On the eastern flank of Dyrhólaey where the sea stacks Stampur and Sker are, the tuff sequence is capped by compound pahoe lava, which in places exhibits cube jointing, indicating water-enhanced cooling of the lava. The lava flow represents the sub-aerialphase of the eruption when the tuff cone had grown large enough to prevent seawater from accessing the vent. Flowing away from the vent the lavare-entered the sea and cooled rapidly to form the cube jointed lobes. The Dyrhólaey sequence is typical for Surtseyjan eruption.

Dyrhólaey was probably formed some time before the last glaciation and might have been at its maximum level about 25.000 years ago when the sea level was similar to now but after its formation, glaciers most likely grew over it and eroded the Island. Since the melting of the glacier the ocean has been pounding on the island and shaped it as well as the famous arch-way, Tóin and will keep on doing so as it is estimated that the area of Dyrhólaey is only quarter of its origin today. In May 2012, a large part of the island broke of. An estimated area of four to five meters wide and 100 meters long fell down the cliffs that at that point are 20 – 30 m high. For some strange unexplainable reason two travellers that where standing on the edge, fell down with it and escaped with relatively minor injuries. In 2015 there where again two more large rock falls from the cliffs of Dyrhólaey. 

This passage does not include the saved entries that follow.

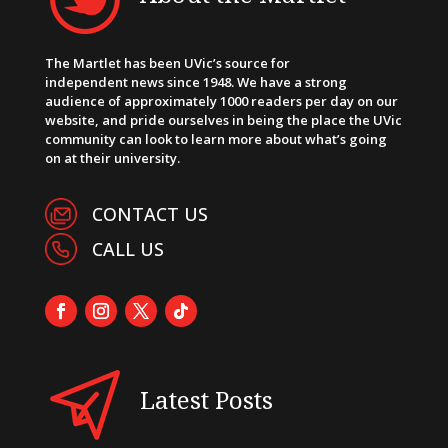
The Martlet has been UVic’s source for
independent news since 1948. We have a strong
audience of approximately 1000 readers per day on our
website, and pride ourselves in being the place the UVic
community can look to learn more about what’s going
on at their university.
CONTACT US
CALL US
Latest Posts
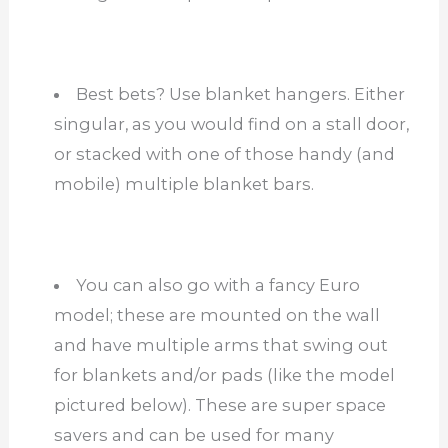
Best bets? Use blanket hangers. Either
singular, as you would find on a stall door,
or stacked with one of those handy (and
mobile) multiple blanket bars.
You can also go with a fancy Euro
model; these are mounted on the wall
and have multiple arms that swing out
for blankets and/or pads (like the model
pictured below). These are super space
savers and can be used for many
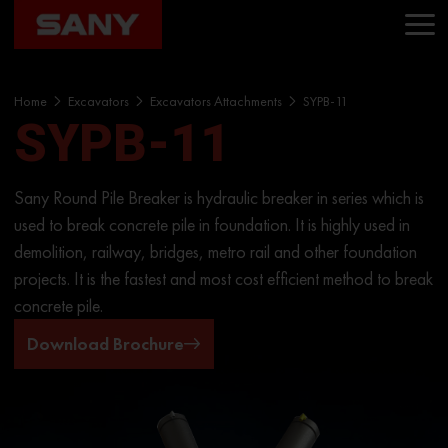
Home
Excavators
Excavators Attachments
SYPB-11
SYPB-11
Sany Round Pile Breaker is hydraulic breaker in series which is
used to break concrete pile in foundation. It is highly used in
demolition, railway, bridges, metro rail and other foundation
projects. It is the fastest and most cost efficient method to break
concrete pile.
Download Brochure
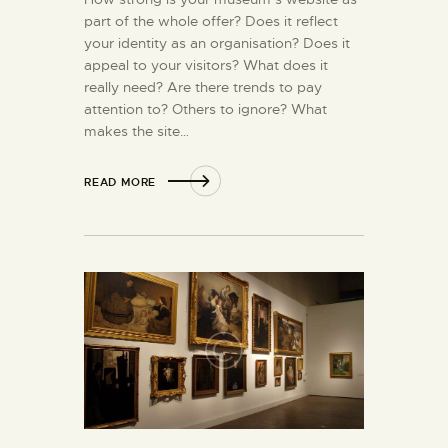
part of the whole offer? Does it reflect
your identity as an organisation? Does it
appeal to your visitors? What does it
really need? Are there trends to pay
attention to? Others to ignore? What
makes the site…
READ MORE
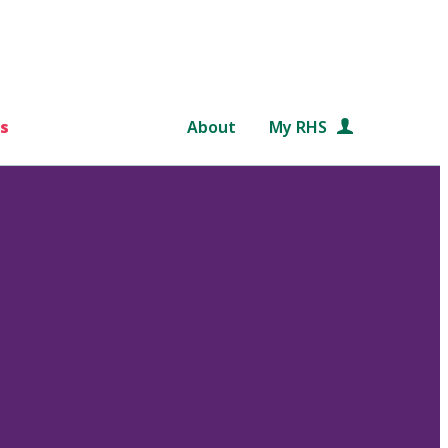
s
About
My RHS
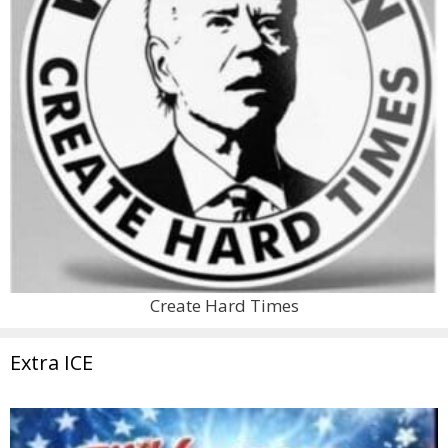
Create Hard Times
Extra ICE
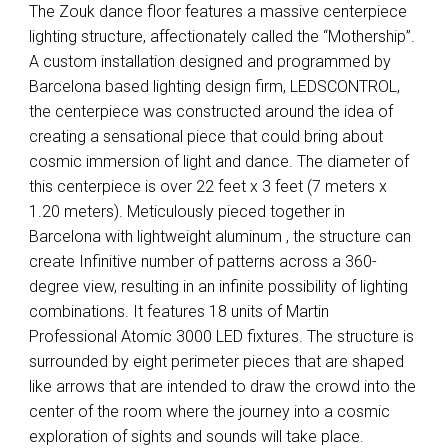
The Zouk dance floor features a massive centerpiece
lighting structure, affectionately called the “Mothership”.
A custom installation designed and programmed by
Barcelona based lighting design firm,
LEDSCONTROL
,
the centerpiece was constructed around the idea of
creating a sensational piece that could bring about
cosmic immersion of light and dance. The diameter of
this centerpiece is over 22 feet x 3 feet (7 meters x
1.20 meters). Meticulously pieced together in
Barcelona with lightweight aluminum , the structure can
create Infinitive number of patterns across a 360-
degree view, resulting in an infinite possibility of lighting
combinations. It features 18 units of Martin
Professional Atomic 3000
LED
fixtures. The structure is
surrounded by eight perimeter pieces that are shaped
like arrows that are intended to draw the crowd into the
center of the room where the journey into a cosmic
exploration of sights and sounds will take place.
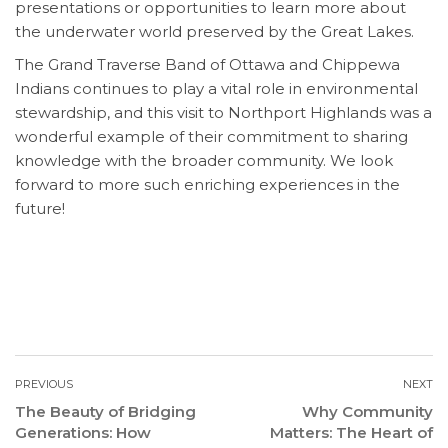
presentations or opportunities to learn more about
the underwater world preserved by the Great Lakes.
The Grand Traverse Band of Ottawa and Chippewa
Indians continues to play a vital role in environmental
stewardship, and this visit to Northport Highlands was a
wonderful example of their commitment to sharing
knowledge with the broader community. We look
forward to more such enriching experiences in the
future!
PREVIOUS
NEXT
The Beauty of Bridging
Why Community
Generations: How
Matters: The Heart of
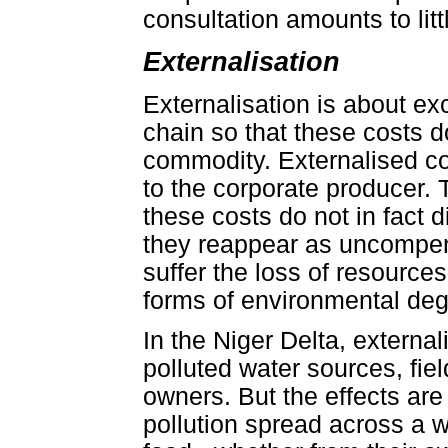
consultation amounts to litt
Externalisation
Externalisation is about exc
chain so that these costs d
commodity. Externalised cos
to the corporate producer.
these costs do not in fact 
they reappear as uncompe
suffer the loss of resource
forms of environmental deg
In the Niger Delta, externa
polluted water sources, fiel
owners. But the effects are 
pollution spread across a w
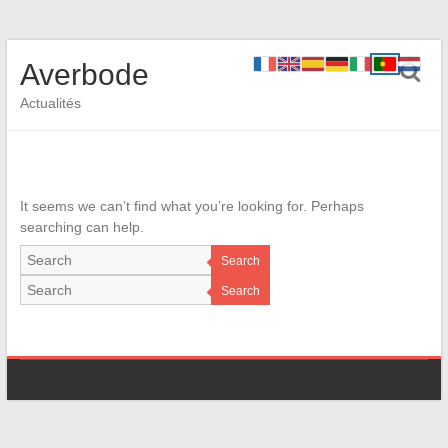
Averbode
Actualités
It seems we can’t find what you’re looking for. Perhaps
searching can help.
Search
Search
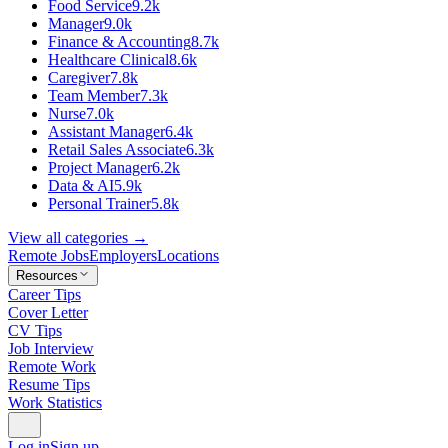
Food Service
9.2k
Manager
9.0k
Finance & Accounting
8.7k
Healthcare Clinical
8.6k
Caregiver
7.8k
Team Member
7.3k
Nurse
7.0k
Assistant Manager
6.4k
Retail Sales Associate
6.3k
Project Manager
6.2k
Data & AI
5.9k
Personal Trainer
5.8k
View all categories →
Remote Jobs
Employers
Locations
Resources
Career Tips
Cover Letter
CV Tips
Job Interview
Remote Work
Resume Tips
Work Statistics
Log in
Sign up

The Lighthouse of Dyrhólaey
On top of Dyrhólaey stands Dyrhólaeyjarviti, a beautiful old lighthouse that consists of a white, square concrete tower. The original design was by former state architecht Guðjón Samúelsson but later changes made by engineers Benedikt Jónasson and Thorvald Krabbe.  The first lighthouse in the area was built in 1910 and was the firs steel based light house in Iceland. The current construction was completed in 1927. It is a Lighthouse built of concrete with very strong gas lights that threw its beams far out on to the ocean. The lens in use is a 1000mm rotating lens and the most powerful such in Iceland. The gas lights where in the lighthouse from 1927 until 1964 when electricity took over. It has the strongest lights of any lighthouse in Iceland. As well as the lighthouse there was a radio station on the second and third floor until well over the end of the second world war. This was the first radio-lighthouse in Iceland. Visitors here will be able to see the lighthouse flicking out beams of white light to sea every ten seconds. The lighthouse houses today a guest suite with three rooms of luxury type. There is no restaurant at the lighthouse but if you stay a night there you can arange for a private chef from Vík. 

When the sea is calm, big boats can sail through the arch. There even was a daredevil pilot that flew through the arch with a small-craft airplane!